_What to work on_
Make an exact copy of each entry, leaving out every picture.

_Supplied material_
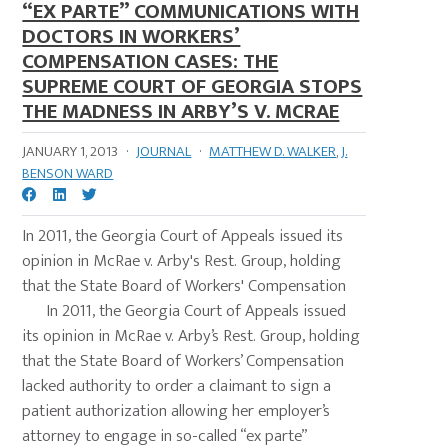
“EX PARTE” COMMUNICATIONS WITH
DOCTORS IN WORKERS’
COMPENSATION CASES: THE
SUPREME COURT OF GEORGIA STOPS
THE MADNESS IN ARBY’S V. MCRAE
JANUARY 1, 2013
·
JOURNAL
·
MATTHEW D. WALKER
,
J.
BENSON WARD
In 2011, the Georgia Court of Appeals issued its
opinion in McRae v. Arby's Rest. Group, holding
that the State Board of Workers' Compensation
In 2011, the Georgia Court of Appeals issued
its opinion in McRae v. Arby’s Rest. Group, holding
that the State Board of Workers’ Compensation
lacked authority to order a claimant to sign a
patient authorization allowing her employer’s
attorney to engage in so-called “ex parte”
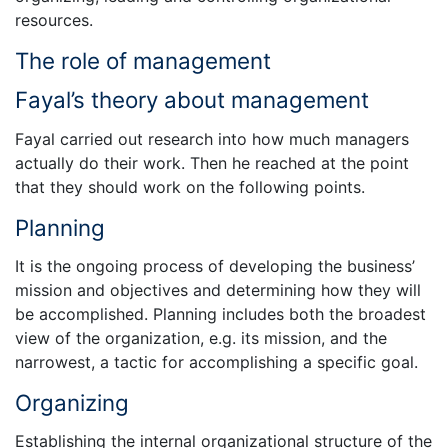
resources.
The role of management
Fayal’s theory about management
Fayal carried out research into how much managers
actually do their work. Then he reached at the point
that they should work on the following points.
Planning
It is the ongoing process of developing the business’
mission and objectives and determining how they will
be accomplished. Planning includes both the broadest
view of the organization, e.g. its mission, and the
narrowest, a tactic for accomplishing a specific goal.
Organizing
Establishing the internal organizational structure of the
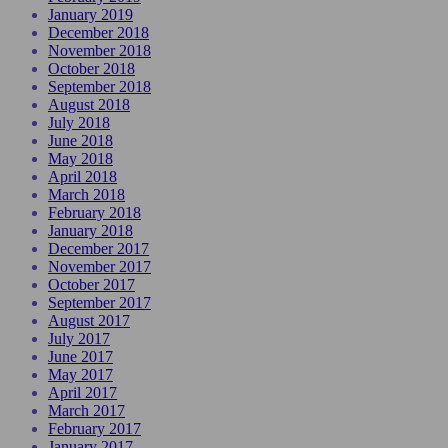
January 2019
December 2018
November 2018
October 2018
September 2018
August 2018
July 2018
June 2018
May 2018
April 2018
March 2018
February 2018
January 2018
December 2017
November 2017
October 2017
September 2017
August 2017
July 2017
June 2017
May 2017
April 2017
March 2017
February 2017
January 2017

_Answer area_
“EX PARTE” COMMUNICATIONS WITH
DOCTORS IN WORKERS’
COMPENSATION CASES: THE
SUPREME COURT OF GEORGIA STOPS
THE MADNESS IN ARBY’S V. MCRAE
JANUARY 1, 2013
·
JOURNAL
·
MATTHEW D. WALKER
,
J.
BENSON WARD
In 2011, the Georgia Court of Appeals issued its
opinion in McRae v. Arby's Rest. Group, holding
that the State Board of Workers' Compensation
In 2011, the Georgia Court of Appeals issued
its opinion in McRae v. Arby’s Rest. Group, holding
that the State Board of Workers’ Compensation
lacked authority to order a claimant to sign a
patient authorization allowing her employer’s
attorney to engage in so-called “ex parte”
resources.
The role of management
Fayal’s theory about management
Fayal carried out research into how much managers
actually do their work. Then he reached at the point
that they should work on the following points.
Planning
It is the ongoing process of developing the business’
mission and objectives and determining how they will
be accomplished. Planning includes both the broadest
view of the organization, e.g. its mission, and the
narrowest, a tactic for accomplishing a specific goal.
Organizing
Establishing the internal organizational structure of the
January 2019
December 2018
November 2018
October 2018
September 2018
August 2018
July 2018
June 2018
May 2018
April 2018
March 2018
February 2018
January 2018
December 2017
November 2017
October 2017
September 2017
August 2017
July 2017
June 2017
May 2017
April 2017
March 2017
February 2017
January 2017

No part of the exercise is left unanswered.